Alejandro Kirk , Politika, 1/8/2024
Traduit par Fausto Giudice, Tlaxcala  

Alejandro Kirk est un journaliste chilien, correspondant pour les chaînes HispanTV (Iran) et teleSur (Venezuela). @kirkreportero

Le journaliste chilien Mario Dujisin  (San Bernardo, Chili, 1944) est mort ce mercredi 31 juillet à Lisbonne. Il a succombé à l’une des nombreuses pneumonies auxquelles son corps titanesque a obstinément résisté, après avoir vaincu un cancer monumental.

Je dis qu’il était Chilien uniquement parce qu’il était originaire de la rue García Reyes, au coin de la rue Agustinas, en face du Paseo Portales, dans le centre historique de Santiago. Une famille de six enfants : quatre filles et deux garçons. Mario était de loin le plus jeune, et il a dû porter le surnom de “Marito” pendant la majeure partie de sa vie.

Mais cette période, bien qu’importante, ne représente qu’une infime partie de sa vie planétaire.

Dujisin était un mélange génétique, social, professionnel, psychologique et historique. Petit-fils d’immigrés yougoslaves (Croates de l’Adriatique), il est resté toute sa vie fidèle à cet héritage, peut-être parce qu’il a étudié à Belgrade et qu’il parlait couramment le serbo-croate. C’était une fidélité familiale, mais aussi politique, au pays socialiste où il avait vécu, au maréchal Tito, bâtisseur d’une expérience unique, détruite dans le sang et le feu par l’OTAN.

La Moneda, 1972: de gauche à droite, Alejandro Urbina, Juan Ibánez, Rafael Urrejola, Mario Dujisin


Dans l'avion présidentiel équatorien vers les Galapagos. De gauche à droite : Mario Dujisin (IPS), Mauricio Montaldo (Visión), le président Osvaldo Hurtado, Omar Sepúlveda (PL), Sergio Carrasco (AP) et Rafael Urrejola (AFP).

De retour de Yougoslavie, il rejoint le service de presse international du gouvernement du président Salvador Allende en 1971. Il a joué un rôle essentiel en exposant au monde l’expérience chilienne, qui a attiré des journalistes du monde entier. Il a vécu toute cette période de trois ans à l’épicentre du drame : le palais présidentiel de La Moneda.

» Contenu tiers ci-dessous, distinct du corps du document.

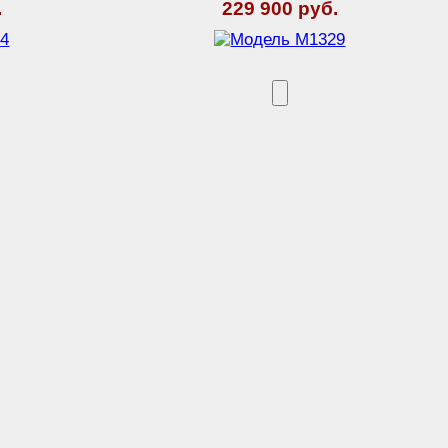
.
229 900 руб.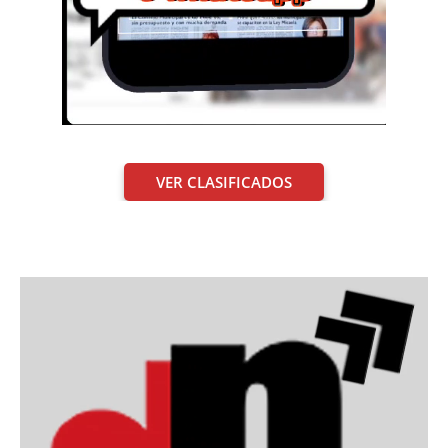
VER CLASIFICADOS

Il était le personnage idéal pour ce rôle : jeune, il parlait toutes les langues, il avait été partout, il était extraverti, sympathique et d’une profondeur sibylline.

Aujourd’hui, me dit sa fille Anette, des dizaines de messages affectueux arrivent du monde entier, de générations différentes, de positions politiques opposées. Cela ne m’étonne pas : quiconque a passé cinq minutes avec Dujisin ne l’oubliera jamais.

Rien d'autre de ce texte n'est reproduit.